ETL
Working with FlowETL¶
FlowETL manages the loading of CDR data into FlowDB. It is built on Apache Airflow, and a basic understanding of how to use Airflow will be very helpful in making the best use of FlowETL. We recommend you familiarise yourself with the Airflow tutorial, and key concepts before continuing. You should also have some familiarity with SQL.
To work with FlowETL, it may be helpful to install the flowetl module into your local Python environment. This is not a prerequisite, but can be helpful when writing pipelines.

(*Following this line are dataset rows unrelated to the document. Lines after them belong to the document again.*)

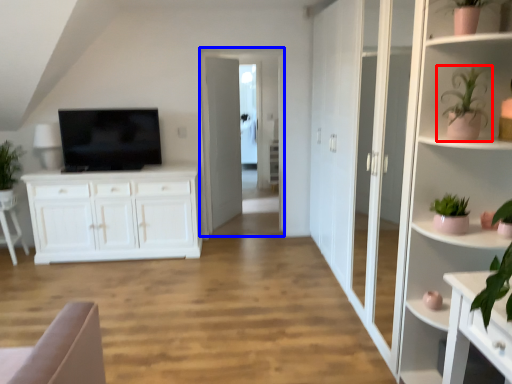 Question: Which object is closer to the camera taking this photo, houseplant (highlighted by a red box) or glass door (highlighted by a blue box)?

Choices:
 (A) houseplant
 (B) glass door

Answer: (A) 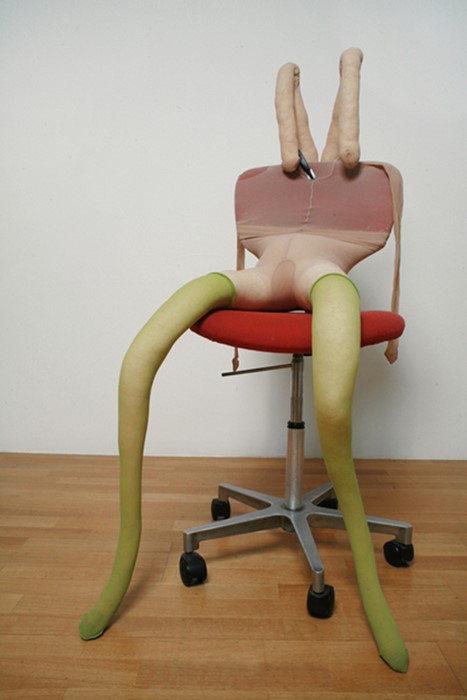 Locate an element on the screen. white wall is located at coordinates (55, 386). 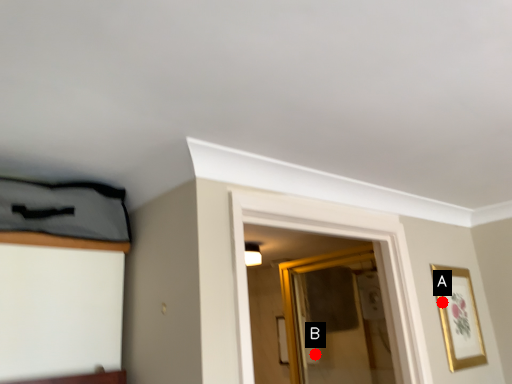 Question: Two points are circled on the image, labeled by A and B beside each circle. Which point appears closest to the camera in this image?

Choices:
 (A) A is closer
 (B) B is closer

Answer: (A)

Once your FlowETL deployment is running, you can monitor the progress of your ETL tasks using the web interface, and newly added or changed pipeline definitions will be automatically picked up.
Macros¶
To help you write the SQL you'll need to create your data pipeline, FlowETL supplies several macros, in additional to those provided by Airflow. These macros are filled in when a task is run.
Macro | Purpose | Example |
---|---|---|
{{ params.cdr_type }} |
The category of CDR data being loaded | "calls" |
{{ table_name }} |
The base name of the table from the date and cdr type | "mds_20200101" |
{{ etl_schema }} |
Name of the schema used for etl tables | "etl" |
{{ final_schema }} |
Schema under which the final table will be created | "events" |
{{ parent_table }} |
Supertable that the final table will inherit from | "calls" |
{{ extract_table_name }} |
Name of the table created to extract to | "extract_sms_20200101" |
{{ staging_table_name }} |
Name of the table or view created to extract from | "staging_sms_20200101" |
{{ final_table }} |
Schema qualified name of the final table | "events.mds_20200101" |
{{ extract_table }} |
Schema qualified name of the table to be extracted to | "etl.extract_mds_20200101" |
{{ staging_table }} |
Schema qualified name of the table to be extracted from | "etl.staging_mds_20200101" |
These macros are available when using the FlowETL operators and sensors.
Creating ETL pipelines¶
As with any Airflow-based system, you will need to create dag files to define your ETL pipelines. FlowETL provides a convenient helper function, create_dag
, which automates this for most common usage scenarios. To create a pipeline, you will need to create a new file in the directory which you have bind mounted to the FlowETL container's DAG directory. This file will specify one data pipeline - we recommend creating a separate data pipeline for each CDR variant you expect to encounter.
You can find some example pipelines in the FlowETL section of our GitHub repository.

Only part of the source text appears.